The nature of the incumbents' challenge here is difficult to discern. If they are contending that Section 251(d)(2) itself should have compelled a different outcome in the Commission's initial categorization of "what network elements" must be made available, they do not clearly say so or even specify the "elements" that (in their view) Section 251(d)(2) somehow removes from the scope of a new entrant's access rights. If they are contending that Section 251(d)(2) requires a further case-by-case inquiry into a particular new entrant's need for a particular facility or functionality that falls within one of the Commission's categories, their frequent use of the passive voice-"some inquiry into actual market conditions should be made" (Bell Atl. Br. 66)-leaves unanswered who would be conducting that inquiry. The incumbents would presumably foist most of that proposed chore on the state commissions in individual arbitration proceedings, even though Section 251(d)(2) does not, by its terms, even speak to their role.

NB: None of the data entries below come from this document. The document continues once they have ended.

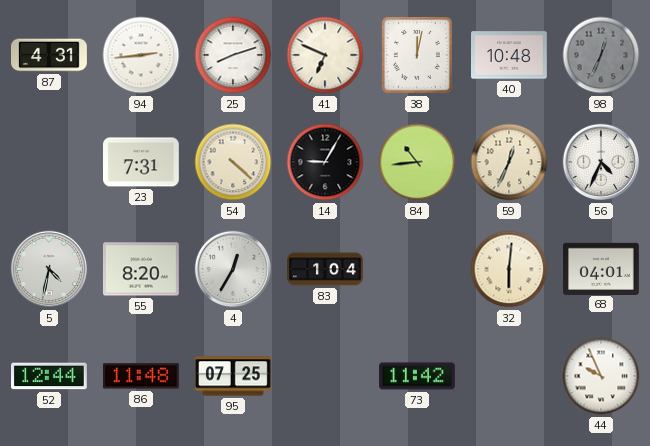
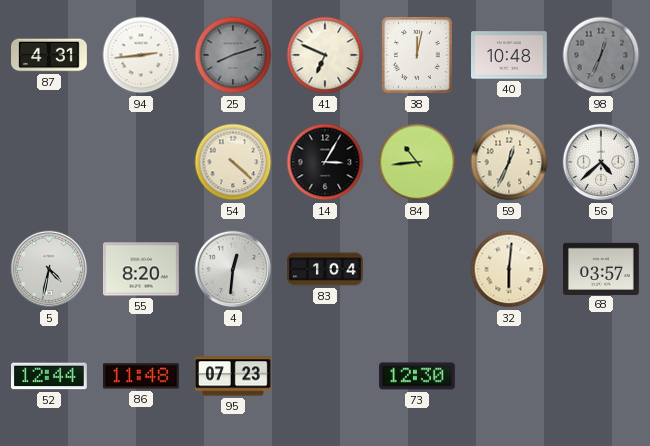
25 dial: white -> grey
23: 7:31 -> none
14: 9:05 -> 3:05
56: 4:34 -> 4:38
4: 12:35 -> 12:31
68: 04:01 -> 03:57
95: 07:25 -> 07:23
73: 11:42 -> 12:30
44: 9:56 -> none
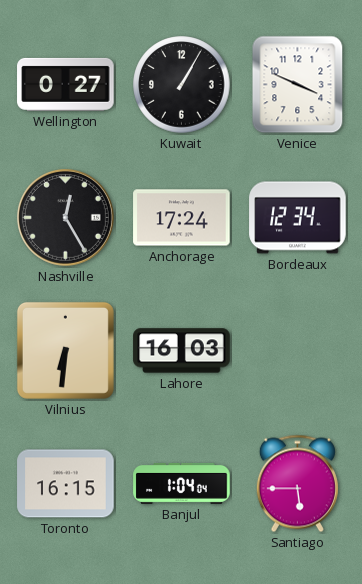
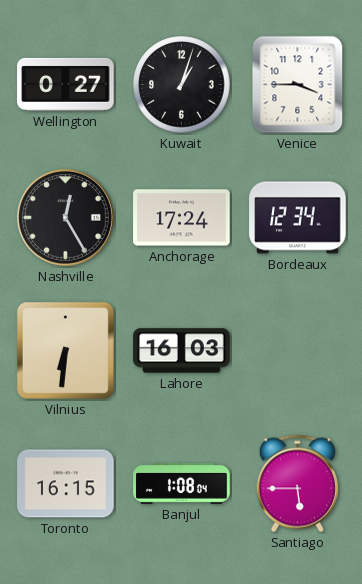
Kuwait: 1:05 -> 1:03
Venice: 3:49 -> 3:45
Banjul: 1:04 -> 1:08
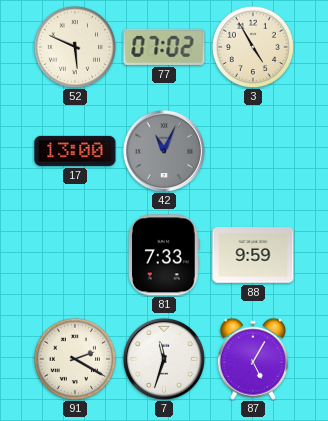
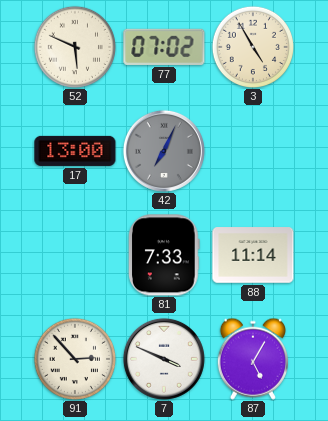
42: 11:04 -> 7:04
88: 9:59 -> 11:14
91: 2:20 -> 2:53
7: 11:33 -> 3:49
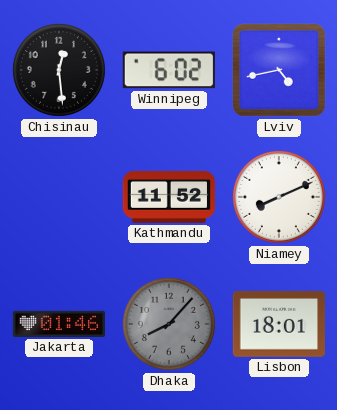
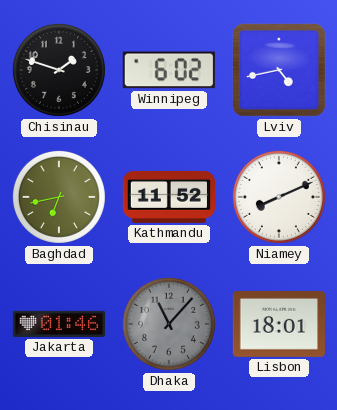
Chisinau: 12:29 -> 1:48
Baghdad: none -> 6:43
Dhaka: 8:07 -> 11:07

The incumbents theorize that Section 251(d)(2) somehow confines a new entrant's access rights to an incum- bent's "essential facilities." But the antitrust term "essential facilities" does not appear anywhere in this statute. Instead, Congress chose other words with quite different meanings. As to most network elements, what the Commission must "consider" is not whether the element is "essential," but whether deprivation of the element "would impair the ability" of a requesting carrier "to provide the services that it seeks to offer." 47 U.S.C. 251(d)(2)(B). The Commission reasonably determined that a new entrant's ability to offer service is "impaired" ("diminished in value") if "the quality of the service the entrant can offer, absent access to the requested element, declines" or if "the cost of providing the service rises." J.A. 53 (_ 285). That is the plain meaning of the term. And, as to "proprietary" elements, Congress directed the Commission to "consider" whether access to the element is "necessary," a term that, as the Eighth Circuit observed, this Court itself has broadly defined to mean "convenient, or useful," rather than "essential." Pet. App. 48a (quoting M'Culloch v. Maryland, 17 U.S. (4 Wheat.) 316, 413 (1819)); accord Armour & Co. v. Wantock, 323 U.S. 126, 129-130 (1944) (rejecting claim that "necessary" means "essential").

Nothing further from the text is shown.